::: Data supplied
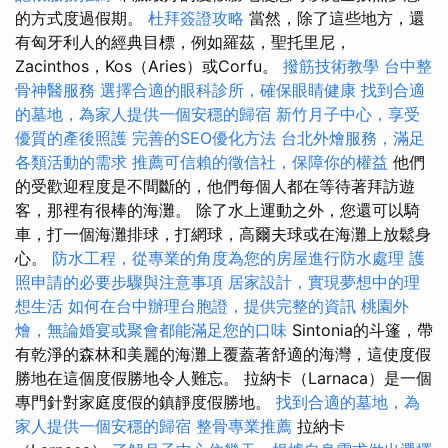
的方式度過假期。
杜拜簽證攻略
當然，除了這些地方，還
有匈牙利人的經典目標，例如羅茲，聖托里尼，
Zacinthos，Kos（Aries）或Corfu。
撥筋技術教學
台中整
骨神醫服務
選擇合適的眼科診所，確保眼睛健康
找到合適
的墓地，為家人提供一個安穩的歸宿
新竹月子中心，享受
優質的產後照護
完善的SEO優化方法
台北外燴服務，滿足
各類活動的需求
推薦可信賴的徵信社，保障你的權益
他們
的受歡迎程度是不間斷的，他們每個人都在等待著拜訪遊
客，那裡有很棒的海灘。 除了水上運動之外，您還可以騎
車，打一個海灘排球，打網球，高爾夫球或在海灘上放鬆身
心。
防水工程，從專業的角度為您的房屋進行防水處理
護
照申請的必要步驟與注意事項
居家設計，實現夢想中的理
想生活
如何在台中辦理台胞證，提供完整的資訊
桃園外
燴，無論婚宴或聚會都能滿足您的口味
Sintonia的斗篷，帶
有乾淨的森林和美麗的海灘上覆蓋著舒適的海灣，這使度假
勝地在這個度假勝地令人難忘。 拉納卡（Larnaca）是一個
專門針對家庭度假的鎮靜度假勝地。
找到合適的墓地，為
家人提供一個安穩的歸宿
整骨專業推薦
拉納卡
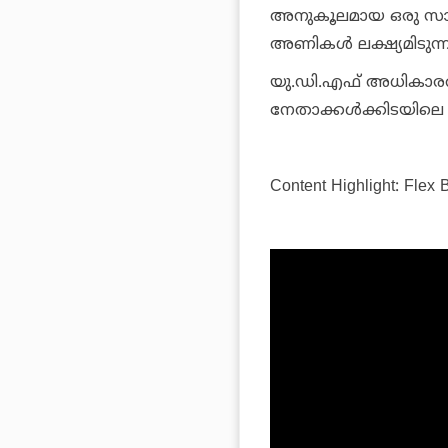
അനുകൂലമായ ഒരു സാഹ
അണികള്‍ ലക്ഷ്യമിടുന്ന
യു.ഡി.എഫ് അധികാരത്ത
നേതാക്കള്‍ക്കിടയിലെ
Content Highlight: Flex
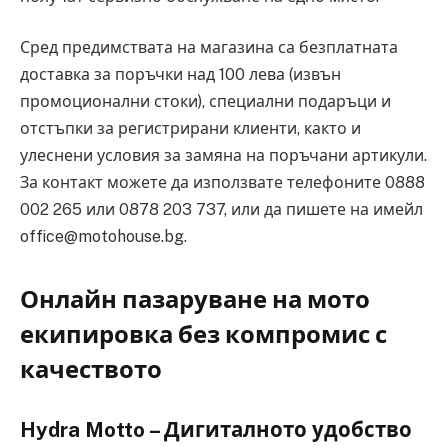
Сред предимствата на магазина са безплатната
доставка за поръчки над 100 лева (извън
промоционални стоки), специални подаръци и
отстъпки за регистрирани клиенти, както и
улеснени условия за замяна на поръчани артикули.
За контакт можете да използвате телефоните 0888
002 265 или 0878 203 737, или да пишете на имейл
office@motohouse.bg.
Онлайн пазаруване на мото
екипировка без компромис с
качеството
Hydra Motto – Дигиталното удобство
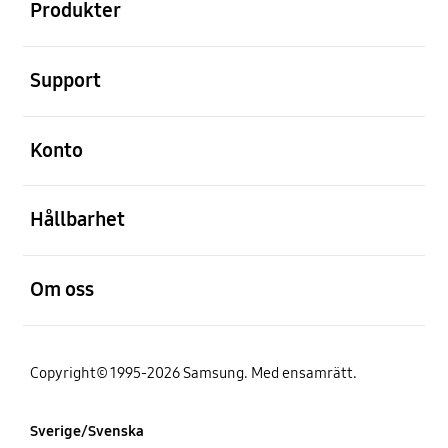
Produkter
Öppna
Support
Öppna
Konto
Öppna
Hållbarhet
Öppna
Om oss
Copyright© 1995-2026 Samsung. Med ensamrätt.
Sverige/Svenska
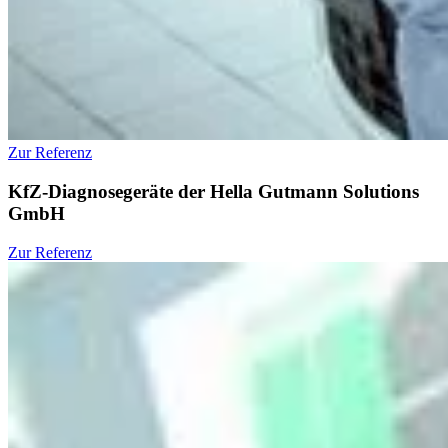
Zur Referenz
KfZ-Diagnosegeräte der Hella Gutmann Solutions
GmbH
Zur Referenz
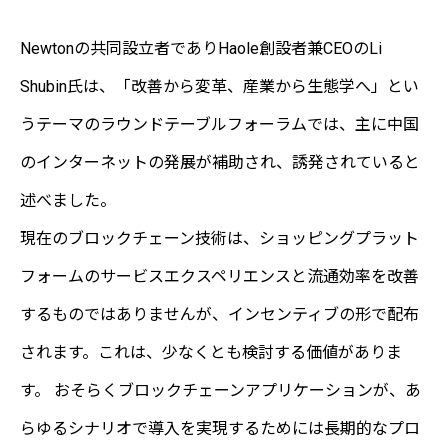
Newtonの共同設立者でありHaole創設者兼CEOのLi
Shubin氏は、「改善から変革、産業から生態学へ」とい
うテーマのラウンドテーブルフォーラムでは、主に中国
のインターネットの発展が補助され、誘発されていると
述べました。
現在のブロックチェーン技術は、ショッピングプラット
フォームのサービスエクスペリエンスと流通効率を改善
するものではありませんが、インセンティブの形で配布
されます。これは、少なくとも検討する価値がありま
す。 おそらくブロックチェーンアプリケーションが、あ
らゆるシナリオで導入を実現するためには長期的なプロ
::::::
Problem details -> All of the data above must be printed exactly, minus its pictures.

Written response ->
的方式度過假期。
杜拜簽證攻略
當然，除了這些地方，還
有匈牙利人的經典目標，例如羅茲，聖托里尼，
Zacinthos，Kos（Aries）或Corfu。
撥筋技術教學
台中整
骨神醫服務
選擇合適的眼科診所，確保眼睛健康
找到合適
的墓地，為家人提供一個安穩的歸宿
新竹月子中心，享受
優質的產後照護
完善的SEO優化方法
台北外燴服務，滿足
各類活動的需求
推薦可信賴的徵信社，保障你的權益
他們
的受歡迎程度是不間斷的，他們每個人都在等待著拜訪遊
客，那裡有很棒的海灘。 除了水上運動之外，您還可以騎
車，打一個海灘排球，打網球，高爾夫球或在海灘上放鬆身
心。
防水工程，從專業的角度為您的房屋進行防水處理
護
照申請的必要步驟與注意事項
居家設計，實現夢想中的理
想生活
如何在台中辦理台胞證，提供完整的資訊
桃園外
燴，無論婚宴或聚會都能滿足您的口味
Sintonia的斗篷，帶
有乾淨的森林和美麗的海灘上覆蓋著舒適的海灣，這使度假
勝地在這個度假勝地令人難忘。 拉納卡（Larnaca）是一個
專門針對家庭度假的鎮靜度假勝地。
找到合適的墓地，為
家人提供一個安穩的歸宿
整骨專業推薦
拉納卡
അനുകൂലമായ ഒരു സാഹ
അണികള്‍ ലക്ഷ്യമിടുന്ന
യു.ഡി.എഫ് അധികാരത്ത
നേതാക്കള്‍ക്കിടയിലെ
Content Highlight: Flex
Сред предимствата на магазина са безплатната
доставка за поръчки над 100 лева (извън
промоционални стоки), специални подаръци и
отстъпки за регистрирани клиенти, както и
улеснени условия за замяна на поръчани артикули.
За контакт можете да използвате телефоните 0888
002 265 или 0878 203 737, или да пишете на имейл
office@motohouse.bg.
Онлайн пазаруване на мото
екипировка без компромис с
качеството
Hydra Motto – Дигиталното удобство
Produkter
Öppna
Support
Öppna
Konto
Öppna
Hållbarhet
Öppna
Om oss
Copyright© 1995-2026 Samsung. Med ensamrätt.
Sverige/Svenska
Zur Referenz
KfZ-Diagnosegeräte der Hella Gutmann Solutions
GmbH
Zur Referenz
Newtonの共同設立者でありHaole創設者兼CEOのLi
Shubin氏は、「改善から変革、産業から生態学へ」とい
うテーマのラウンドテーブルフォーラムでは、主に中国
のインターネットの発展が補助され、誘発されていると
述べました。
現在のブロックチェーン技術は、ショッピングプラット
フォームのサービスエクスペリエンスと流通効率を改善
するものではありませんが、インセンティブの形で配布
されます。これは、少なくとも検討する価値がありま
す。 おそらくブロックチェーンアプリケーションが、あ
らゆるシナリオで導入を実現するためには長期的なプロ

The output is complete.